Integrated Tissue–Organ Printer (ITOP) can fabricate stable, human-scale tissue constructs of any shape.
For the first time, scientists have produced 3D-printed structures made of living cells that are big enough and strong enough to replace human tissues.
A bioprinter, described today in Nature Biotechnology, was used to make ear, bone, and muscle structures out of plastic-like materials and living cells belonging either to humans, rabbits, rats, or mice. The cells survived the printing process — a feat that has not been easy to accomplish in the past — and the structures were stable enough to be successfully implanted in rodents, the researchers report. If the technology works in humans the way it has in animals, doctors may soon find themselves using bioprinters to produce replacement cartilage and bone for people who have been injured, using a patient’s own cells.
The production of 3D-printed organs and tissues isn’t new; scientists have been working on them for years now because they can be used for everything from testing an organ’s response to a drug to replicating the shape of tissues that a patient has lost. Case in point: a company called Organavo has been 3D printing kidney tissues for use in drug trials. And last year, researchers in Australia created 3D-printed brain tissue. But so far, most of these structures have been too unstable, too simple, or too small to implant in humans. That’s why today’s study is a step forward, says Ali Khademhosseini, a biomedical engineer at Harvard University who didn’t work on the bioprinter. Researchers were able to show for the first time “that you can actually make functional, vascularized tissues in large enough structures that can be used for clinical applications,” he says.
The custom bioprinter makes the implants by carefully layering patterns of cell-containing gels and biodegradable, plastic-like materials. Then, the printer adds a temporary polymer outer shell that helps the entire structure hold up during implantation. The printing process has been fine-tuned to ensure that cells remain alive until surgery. Once implanted in an organism, the plastic-like materials slowly degrade. At the same time, the cells secrete a supporting matrix that helps maintain the implant’s shape. By the end of this process, the cells have reorganized themselves in a self-sufficient manner that negates the need for supporting materials.

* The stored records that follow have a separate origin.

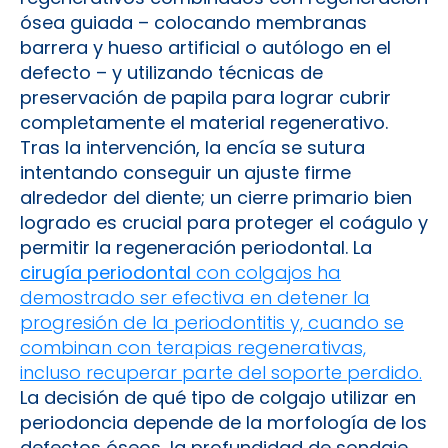
ósea guiada – colocando membranas
barrera y hueso artificial o autólogo en el
defecto – y utilizando técnicas de
preservación de papila para lograr cubrir
completamente el material regenerativo.
Tras la intervención, la encía se sutura
intentando conseguir un ajuste firme
alrededor del diente; un cierre primario bien
logrado es crucial para proteger el coágulo y
permitir la regeneración periodontal. La
cirugía periodontal
con colgajos ha
demostrado ser efectiva en detener la
progresión de la periodontitis y, cuando se
combinan con terapias regenerativas,
incluso recuperar parte del soporte perdido.
La decisión de qué tipo de colgajo utilizar en
periodoncia depende de la morfología de los
defectos óseos, la profundidad de sondaje,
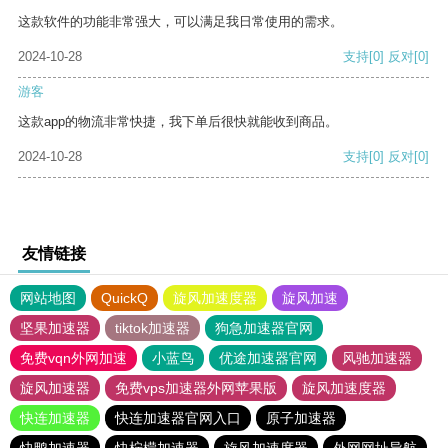
这款软件的功能非常强大，可以满足我日常使用的需求。
2024-10-28
支持
[0]
反对
[0]
游客
这款app的物流非常快捷，我下单后很快就能收到商品。
2024-10-28
支持
[0]
反对
[0]
友情链接
网站地图
QuickQ
旋风加速度器
旋风加速
坚果加速器
tiktok加速器
狗急加速器官网
免费vqn外网加速
小蓝鸟
优途加速器官网
风驰加速器
旋风加速器
免费vps加速器外网苹果版
旋风加速度器
快连加速器
快连加速器官网入口
原子加速器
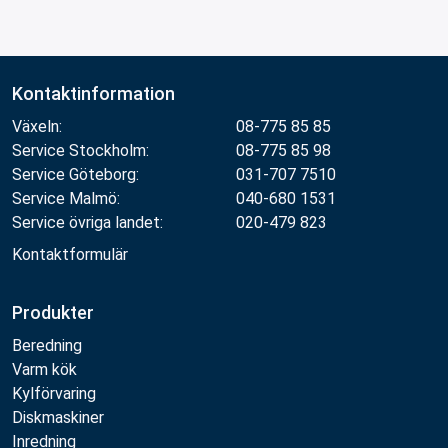
Kontaktinformation
Växeln:
08-775 85 85
Service Stockholm:
08-775 85 98
Service Göteborg:
031-707 7510
Service Malmö:
040-680 1531
Service övriga landet:
020-479 823
Kontaktformulär
Produkter
Beredning
Varm kök
Kylförvaring
Diskmaskiner
Inredning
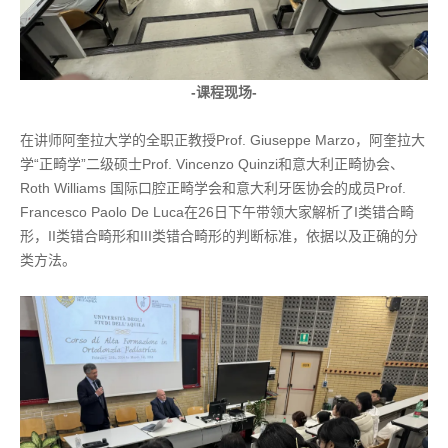
-课程现场-
在讲师阿奎拉大学的全职正教授Prof. Giuseppe Marzo，阿奎拉大
学“正畸学”二级硕士Prof. Vincenzo Quinzi和意大利正畸协会、
Roth Williams 国际口腔正畸学会和意大利牙医协会的成员Prof.
Francesco Paolo De Luca在26日下午带领大家解析了I类错合畸
形，II类错合畸形和III类错合畸形的判断标准，依据以及正确的分
类方法。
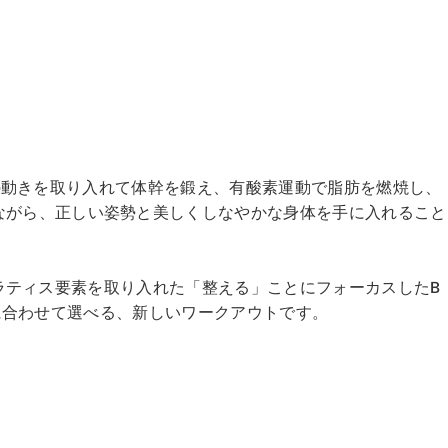
レエの動きを取り入れて体幹を鍛え、有酸素運動で脂肪を燃焼し、
ながら、正しい姿勢と美しくしなやかな身体を手に入れること
とピラティス要素を取り入れた「整える」ことにフォーカスしたB
ンに合わせて選べる、新しいワークアウトです。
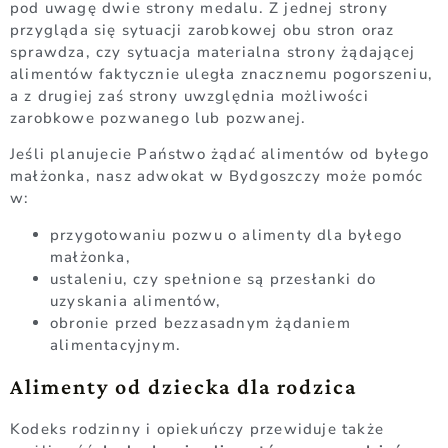
pod uwagę dwie strony medalu. Z jednej strony
przygląda się sytuacji zarobkowej obu stron oraz
sprawdza, czy sytuacja materialna strony żądającej
alimentów faktycznie uległa znacznemu pogorszeniu,
a z drugiej zaś strony uwzględnia możliwości
zarobkowe pozwanego lub pozwanej.
Jeśli planujecie Państwo żądać alimentów od byłego
małżonka, nasz adwokat w Bydgoszczy może pomóc
w:
przygotowaniu pozwu o alimenty dla byłego
małżonka,
ustaleniu, czy spełnione są przesłanki do
uzyskania alimentów,
obronie przed bezzasadnym żądaniem
alimentacyjnym.
Alimenty od dziecka dla rodzica
Kodeks rodzinny i opiekuńczy przewiduje także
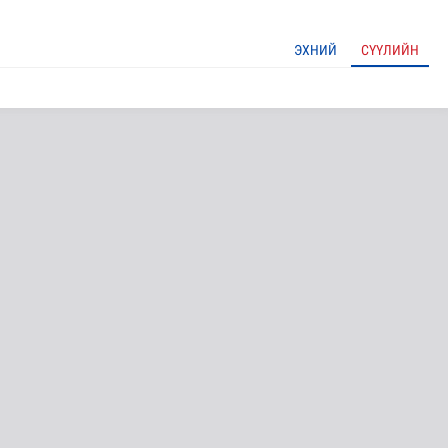
ЭХНИЙ
СҮҮЛИЙН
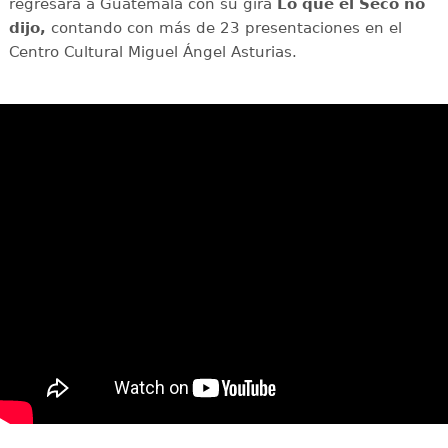
regresara a Guatemala con su gira
Lo que el Seco no
dijo,
contando con más de 23 presentaciones en el
Centro Cultural Miguel Ángel Asturias.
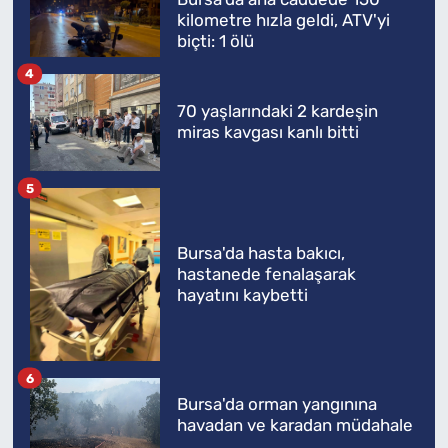
kilometre hızla geldi, ATV'yi
biçti: 1 ölü
4
70 yaşlarındaki 2 kardeşin
miras kavgası kanlı bitti
5
Bursa'da hasta bakıcı,
hastanede fenalaşarak
hayatını kaybetti
6
Bursa'da orman yangınına
havadan ve karadan müdahale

To test the implants, the scientists inserted them under the skin of mice and rats. The structures showed promise; two months later, the ears, which were implanted in mice, had kept their shape and proper cartilage tissue had formed. For the muscle, the researchers found that two weeks after the surgery, the muscle implant had prompted nerve formation in rats. Finally, the bone implants, which were printed using human stem cells and implanted in rats, triggered the formation of a blood vessel system that was observable after five months.
“It’s pretty cool — even if they pull off just an ear [in humans], that would be cosmetically and even functionally beneficial,” says Adam Feinberg, a biomedical engineer at Carnegie Mellon University. For patients who have lost an ear, a mirror image of their remaining ear would be acoustically better for hearing than a prosthetic, he says. “The shape of the ear is key” to capturing sound.
“They were able to get large constructs that were viable long enough to be implanted, which is not trivial at all,” says Gordana Vunjak-Novakovic, biomedical engineer at Columbia University who didn’t work on the tissues. “This is an important study that shows, convincingly and elegantly, that custom-designed tissues can be produced in lab in the anatomically correct clinical sizes and shapes, and with channels facilitating infiltration of cells and fluids.”
The study was conducted by the Wake Forest School of Medicine and funded in part by the US Army, so it’s possible that these structures could be used to help American soldiers who’ve been injured on the battlefield. But there’s still a lot of work ahead; scientists haven’t tested these tissues in humans, so we don’t know if they’re safe yet. But the technique seems viable, Feinberg says — especially for cartilage. Cartilage structures are likely to make it to human testing first, he says, because, unlike muscle and bone, cartilage can do well without an extensive blood vessel system. “Cartilage has the highest chance of success,” he says.
And success with this technique will likely be accompanied by many others; the field of tissue engineering is about to get a lot more prolific, Feinberg says. “You’re going to see a lot of exciting advances over the next year or two that will push this from the realm of science fiction into something that’s close to impacting patients.”